Table 7. Classification of bagging (Random Forest)

5.3.2 Improve boost results

Table 8 shows performance for the optimized boosting model. All classes achieved precision, recall, and F1-score of 1.00, resulting in 1.00 overall accuracy on the test set. Although this outcome is strong, it should be interpreted cautiously given the single-dataset evaluation and the potential for overfitting.

Table 8. Classification of optimized boosting

5.4 Final comparison

Table 9 summarizes the performance of all evaluated models. Bagging with Random Forest produced the highest accuracy among the evaluated strategies. DenseNet121 outperformed InceptionV3, suggesting that it captured discriminative retinal patterns more effectively in this setting. Overall, ensemble models improved performance over individual CNNs, which supports the effectiveness of combining deep features with classical ensemble learners for retinal disease classification.

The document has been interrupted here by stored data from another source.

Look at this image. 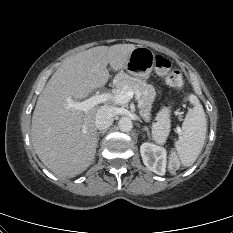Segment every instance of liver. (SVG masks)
Here are the masks:
<instances>
[{"label": "liver", "instance_id": "6515ba94", "mask_svg": "<svg viewBox=\"0 0 233 233\" xmlns=\"http://www.w3.org/2000/svg\"><path fill=\"white\" fill-rule=\"evenodd\" d=\"M134 44L97 46L66 58L40 94L32 116L31 139L41 162L59 177L72 178L94 161L97 147L95 106L84 112L68 106L104 86L124 69Z\"/></svg>", "mask_w": 233, "mask_h": 233}]
</instances>
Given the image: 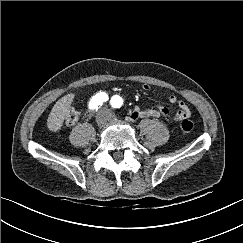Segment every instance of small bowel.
Here are the masks:
<instances>
[{
    "mask_svg": "<svg viewBox=\"0 0 243 243\" xmlns=\"http://www.w3.org/2000/svg\"><path fill=\"white\" fill-rule=\"evenodd\" d=\"M142 88L144 91H149L151 87L149 84H143ZM167 98L170 103L176 104L177 107L179 108V111L174 115H170L168 110L165 107L154 104L150 108H142L140 106H136L131 112L129 119L136 120L138 118H143V117L163 116L168 123H176L188 119L191 116V111L188 105L184 101L179 100L171 92L167 93Z\"/></svg>",
    "mask_w": 243,
    "mask_h": 243,
    "instance_id": "obj_1",
    "label": "small bowel"
}]
</instances>
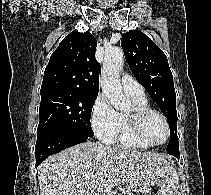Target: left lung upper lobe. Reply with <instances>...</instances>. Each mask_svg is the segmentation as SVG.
<instances>
[{
    "label": "left lung upper lobe",
    "instance_id": "obj_1",
    "mask_svg": "<svg viewBox=\"0 0 211 195\" xmlns=\"http://www.w3.org/2000/svg\"><path fill=\"white\" fill-rule=\"evenodd\" d=\"M121 46L134 77L147 90L168 120L170 141L166 148L167 153H179L176 93L166 55L139 30L123 34Z\"/></svg>",
    "mask_w": 211,
    "mask_h": 195
}]
</instances>
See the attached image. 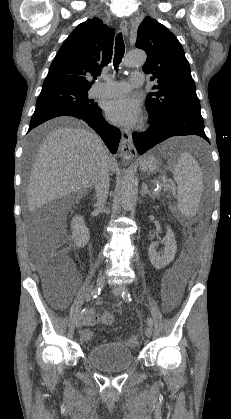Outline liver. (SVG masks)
<instances>
[{
    "label": "liver",
    "instance_id": "6515ba94",
    "mask_svg": "<svg viewBox=\"0 0 231 419\" xmlns=\"http://www.w3.org/2000/svg\"><path fill=\"white\" fill-rule=\"evenodd\" d=\"M64 119L51 121L32 132L48 130L39 146L27 187L28 208L34 212L43 205L86 191L95 183L99 165L108 160L116 169L115 159L101 138L81 127L60 126Z\"/></svg>",
    "mask_w": 231,
    "mask_h": 419
}]
</instances>
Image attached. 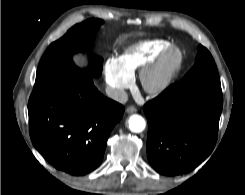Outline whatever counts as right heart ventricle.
I'll use <instances>...</instances> for the list:
<instances>
[{
    "label": "right heart ventricle",
    "instance_id": "e07e8e85",
    "mask_svg": "<svg viewBox=\"0 0 245 195\" xmlns=\"http://www.w3.org/2000/svg\"><path fill=\"white\" fill-rule=\"evenodd\" d=\"M166 40L142 41L128 47L118 58L121 67L132 77L134 73L151 62L170 47Z\"/></svg>",
    "mask_w": 245,
    "mask_h": 195
}]
</instances>
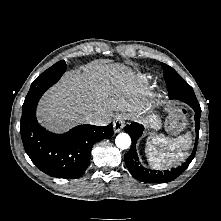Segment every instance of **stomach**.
Masks as SVG:
<instances>
[{
    "mask_svg": "<svg viewBox=\"0 0 221 221\" xmlns=\"http://www.w3.org/2000/svg\"><path fill=\"white\" fill-rule=\"evenodd\" d=\"M145 123L147 126H149L150 128H152L154 131H157L158 129H160L161 126V122L158 116L156 115H151L149 116L146 120Z\"/></svg>",
    "mask_w": 221,
    "mask_h": 221,
    "instance_id": "1",
    "label": "stomach"
}]
</instances>
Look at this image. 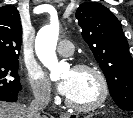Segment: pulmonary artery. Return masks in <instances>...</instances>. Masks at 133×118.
<instances>
[{
  "label": "pulmonary artery",
  "mask_w": 133,
  "mask_h": 118,
  "mask_svg": "<svg viewBox=\"0 0 133 118\" xmlns=\"http://www.w3.org/2000/svg\"><path fill=\"white\" fill-rule=\"evenodd\" d=\"M58 54L67 57L73 54L74 45L69 40H61L57 48Z\"/></svg>",
  "instance_id": "e3ab8cb5"
}]
</instances>
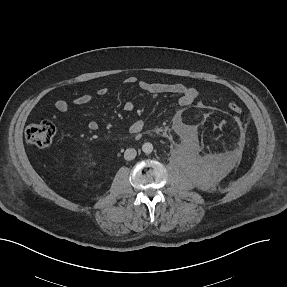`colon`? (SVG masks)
Wrapping results in <instances>:
<instances>
[{"label":"colon","instance_id":"1","mask_svg":"<svg viewBox=\"0 0 287 287\" xmlns=\"http://www.w3.org/2000/svg\"><path fill=\"white\" fill-rule=\"evenodd\" d=\"M233 113H240L242 106L237 101H232L228 105ZM55 126L50 121H41L31 124L25 132L26 140L40 149L48 148L54 139Z\"/></svg>","mask_w":287,"mask_h":287}]
</instances>
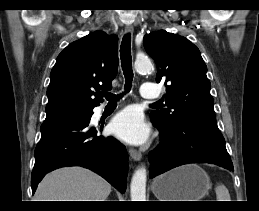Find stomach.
I'll return each mask as SVG.
<instances>
[{
    "mask_svg": "<svg viewBox=\"0 0 259 211\" xmlns=\"http://www.w3.org/2000/svg\"><path fill=\"white\" fill-rule=\"evenodd\" d=\"M210 188L208 174L196 164L175 168L152 184V191L159 201H200Z\"/></svg>",
    "mask_w": 259,
    "mask_h": 211,
    "instance_id": "stomach-1",
    "label": "stomach"
}]
</instances>
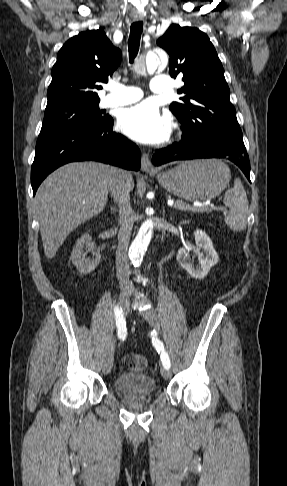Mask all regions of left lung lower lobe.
Instances as JSON below:
<instances>
[{"instance_id": "0a47b994", "label": "left lung lower lobe", "mask_w": 287, "mask_h": 486, "mask_svg": "<svg viewBox=\"0 0 287 486\" xmlns=\"http://www.w3.org/2000/svg\"><path fill=\"white\" fill-rule=\"evenodd\" d=\"M198 158H225L234 162L250 181V163L244 143L223 138L206 139L199 135L183 133L181 141L167 148L156 150L153 164L159 166L176 160Z\"/></svg>"}]
</instances>
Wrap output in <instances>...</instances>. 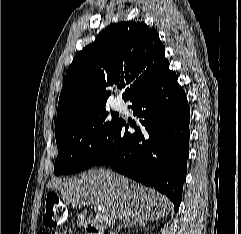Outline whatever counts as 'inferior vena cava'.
Here are the masks:
<instances>
[{
  "label": "inferior vena cava",
  "mask_w": 241,
  "mask_h": 234,
  "mask_svg": "<svg viewBox=\"0 0 241 234\" xmlns=\"http://www.w3.org/2000/svg\"><path fill=\"white\" fill-rule=\"evenodd\" d=\"M110 234H114V232H112V231H111V233H110Z\"/></svg>",
  "instance_id": "obj_1"
}]
</instances>
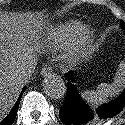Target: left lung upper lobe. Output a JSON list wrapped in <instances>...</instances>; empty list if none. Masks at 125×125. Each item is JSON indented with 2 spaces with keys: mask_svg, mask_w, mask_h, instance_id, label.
Segmentation results:
<instances>
[{
  "mask_svg": "<svg viewBox=\"0 0 125 125\" xmlns=\"http://www.w3.org/2000/svg\"><path fill=\"white\" fill-rule=\"evenodd\" d=\"M120 26H121L122 29L125 31V23H124L123 21L120 23Z\"/></svg>",
  "mask_w": 125,
  "mask_h": 125,
  "instance_id": "5c2ea615",
  "label": "left lung upper lobe"
}]
</instances>
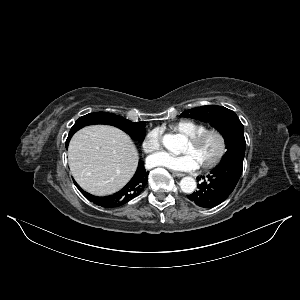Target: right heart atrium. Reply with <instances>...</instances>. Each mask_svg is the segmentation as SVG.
<instances>
[{
    "instance_id": "obj_1",
    "label": "right heart atrium",
    "mask_w": 300,
    "mask_h": 300,
    "mask_svg": "<svg viewBox=\"0 0 300 300\" xmlns=\"http://www.w3.org/2000/svg\"><path fill=\"white\" fill-rule=\"evenodd\" d=\"M161 148V131L159 128L149 130L142 140V149L147 154H153Z\"/></svg>"
}]
</instances>
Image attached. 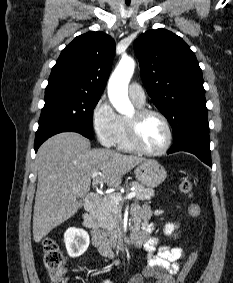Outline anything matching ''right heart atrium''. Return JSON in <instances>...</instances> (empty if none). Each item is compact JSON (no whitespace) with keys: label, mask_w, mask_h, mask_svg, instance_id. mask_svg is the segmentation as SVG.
I'll list each match as a JSON object with an SVG mask.
<instances>
[{"label":"right heart atrium","mask_w":233,"mask_h":283,"mask_svg":"<svg viewBox=\"0 0 233 283\" xmlns=\"http://www.w3.org/2000/svg\"><path fill=\"white\" fill-rule=\"evenodd\" d=\"M92 126L103 146L110 147L116 144L120 130V116L105 97L100 98L93 108Z\"/></svg>","instance_id":"right-heart-atrium-1"}]
</instances>
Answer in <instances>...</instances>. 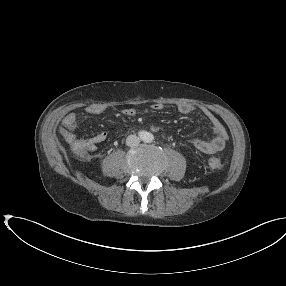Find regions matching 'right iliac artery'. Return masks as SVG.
Instances as JSON below:
<instances>
[{
  "label": "right iliac artery",
  "mask_w": 286,
  "mask_h": 286,
  "mask_svg": "<svg viewBox=\"0 0 286 286\" xmlns=\"http://www.w3.org/2000/svg\"><path fill=\"white\" fill-rule=\"evenodd\" d=\"M146 136H147V133H146L145 131H140V132H139V137H140L141 139H145Z\"/></svg>",
  "instance_id": "82829eb1"
}]
</instances>
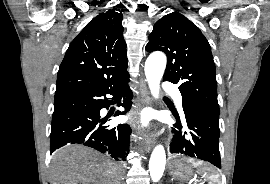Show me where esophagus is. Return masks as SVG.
Segmentation results:
<instances>
[{
    "instance_id": "esophagus-1",
    "label": "esophagus",
    "mask_w": 270,
    "mask_h": 184,
    "mask_svg": "<svg viewBox=\"0 0 270 184\" xmlns=\"http://www.w3.org/2000/svg\"><path fill=\"white\" fill-rule=\"evenodd\" d=\"M140 104L141 106H149L151 104V98L149 95V91L146 85L145 80H141V88H140ZM144 137V150L146 152H150L153 147V132L149 130H144L142 132Z\"/></svg>"
}]
</instances>
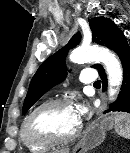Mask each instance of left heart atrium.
Instances as JSON below:
<instances>
[{
  "label": "left heart atrium",
  "instance_id": "1",
  "mask_svg": "<svg viewBox=\"0 0 130 153\" xmlns=\"http://www.w3.org/2000/svg\"><path fill=\"white\" fill-rule=\"evenodd\" d=\"M74 110L79 120L87 113V107L84 103L75 104Z\"/></svg>",
  "mask_w": 130,
  "mask_h": 153
}]
</instances>
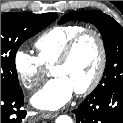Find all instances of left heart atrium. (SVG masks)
I'll use <instances>...</instances> for the list:
<instances>
[{
  "label": "left heart atrium",
  "instance_id": "39dd6f15",
  "mask_svg": "<svg viewBox=\"0 0 123 123\" xmlns=\"http://www.w3.org/2000/svg\"><path fill=\"white\" fill-rule=\"evenodd\" d=\"M74 88L64 77H55L31 98L32 104L42 110H56L64 106L72 97Z\"/></svg>",
  "mask_w": 123,
  "mask_h": 123
}]
</instances>
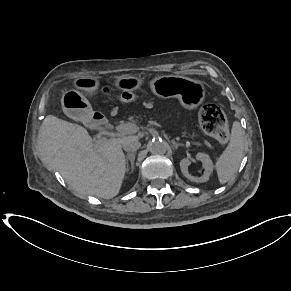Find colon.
<instances>
[{"label": "colon", "instance_id": "1", "mask_svg": "<svg viewBox=\"0 0 291 291\" xmlns=\"http://www.w3.org/2000/svg\"><path fill=\"white\" fill-rule=\"evenodd\" d=\"M108 92L107 89H104ZM122 99L129 101L132 95L127 93ZM199 121L202 129L209 135L217 138L221 143H226L229 139L228 120L225 112L214 103L204 104L199 112Z\"/></svg>", "mask_w": 291, "mask_h": 291}]
</instances>
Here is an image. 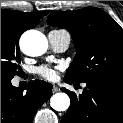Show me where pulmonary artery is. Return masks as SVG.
<instances>
[{"label": "pulmonary artery", "instance_id": "obj_1", "mask_svg": "<svg viewBox=\"0 0 123 123\" xmlns=\"http://www.w3.org/2000/svg\"><path fill=\"white\" fill-rule=\"evenodd\" d=\"M48 40L54 51L63 52L68 49L71 38L65 30H52L48 33Z\"/></svg>", "mask_w": 123, "mask_h": 123}]
</instances>
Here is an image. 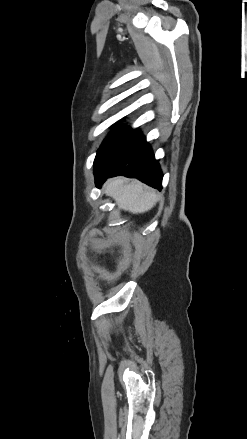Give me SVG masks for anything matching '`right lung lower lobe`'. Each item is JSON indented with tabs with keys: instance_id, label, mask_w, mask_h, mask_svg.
Returning a JSON list of instances; mask_svg holds the SVG:
<instances>
[{
	"instance_id": "obj_1",
	"label": "right lung lower lobe",
	"mask_w": 247,
	"mask_h": 439,
	"mask_svg": "<svg viewBox=\"0 0 247 439\" xmlns=\"http://www.w3.org/2000/svg\"><path fill=\"white\" fill-rule=\"evenodd\" d=\"M97 185L108 177L124 175L161 190L162 172L145 137L138 133L128 143L111 153L98 167H94Z\"/></svg>"
}]
</instances>
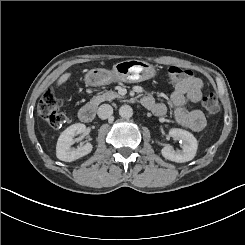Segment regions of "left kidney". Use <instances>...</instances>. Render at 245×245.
Wrapping results in <instances>:
<instances>
[{
	"instance_id": "obj_1",
	"label": "left kidney",
	"mask_w": 245,
	"mask_h": 245,
	"mask_svg": "<svg viewBox=\"0 0 245 245\" xmlns=\"http://www.w3.org/2000/svg\"><path fill=\"white\" fill-rule=\"evenodd\" d=\"M169 136L173 139H180L183 143L182 150H174L167 145L161 149V155L170 161L177 163H184L194 159L198 143L194 135L186 130L179 128H172Z\"/></svg>"
}]
</instances>
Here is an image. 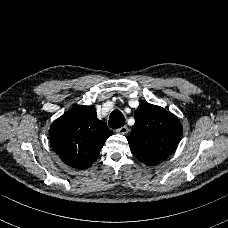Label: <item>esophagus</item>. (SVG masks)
<instances>
[{
	"instance_id": "1",
	"label": "esophagus",
	"mask_w": 228,
	"mask_h": 228,
	"mask_svg": "<svg viewBox=\"0 0 228 228\" xmlns=\"http://www.w3.org/2000/svg\"><path fill=\"white\" fill-rule=\"evenodd\" d=\"M116 132L118 134L125 135V134H127L129 132V129H128V127L126 125H124V126L120 127L119 129H117Z\"/></svg>"
}]
</instances>
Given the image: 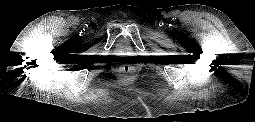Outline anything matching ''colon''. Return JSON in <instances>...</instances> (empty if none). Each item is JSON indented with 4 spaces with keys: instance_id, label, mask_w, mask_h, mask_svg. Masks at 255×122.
I'll use <instances>...</instances> for the list:
<instances>
[{
    "instance_id": "obj_1",
    "label": "colon",
    "mask_w": 255,
    "mask_h": 122,
    "mask_svg": "<svg viewBox=\"0 0 255 122\" xmlns=\"http://www.w3.org/2000/svg\"><path fill=\"white\" fill-rule=\"evenodd\" d=\"M121 70H122V72L127 73L130 71V68L128 66H123Z\"/></svg>"
}]
</instances>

Table 9. Comparison results

5.5 Grad-CAM results

Figure 8 shows representative Grad-CAM visualizations. The heatmaps highlight image regions that contributed most to the predicted class. High-importance regions are indicated by warm colors. In several examples, activations focused on clinically relevant areas, such as the optic disc and vascular structures, supporting interpretability of the model decisions.

Figure 8. Grad-CAM results

Strong activation around the optic disc and surrounding vascular structures is shown in the first row of the heat map, indicating that the model uses these features for classification. With a distinct focus in the central retinal region, the activation in the second row is more localized and may suggest pathology. These findings demonstrate that the model successfully detects important diagnostic characteristics, improving the explanatory ability and reliability of AI-assisted medical diagnostics.

5.6 Discussion

Although the proposed ensembles achieved very high test accuracies (up to 99–100%), these results should be interpreted cautiously. First, evaluation was conducted on a single public dataset, which may not reflect the variability observed in real clinical environments, including differences in acquisition devices, illumination, and patient demographics. Second, even with data augmentation, early stopping, and a held-out test set, overfitting cannot be fully excluded, particularly for tree-based models that can fit complex decision boundaries when feature representations are highly separable.

Future work will therefore focus on external validation using additional datasets, cross-dataset testing, and prospective evaluation in clinical workflows. Further analysis should also investigate calibration, error patterns by disease severity, and model robustness under domain shifts.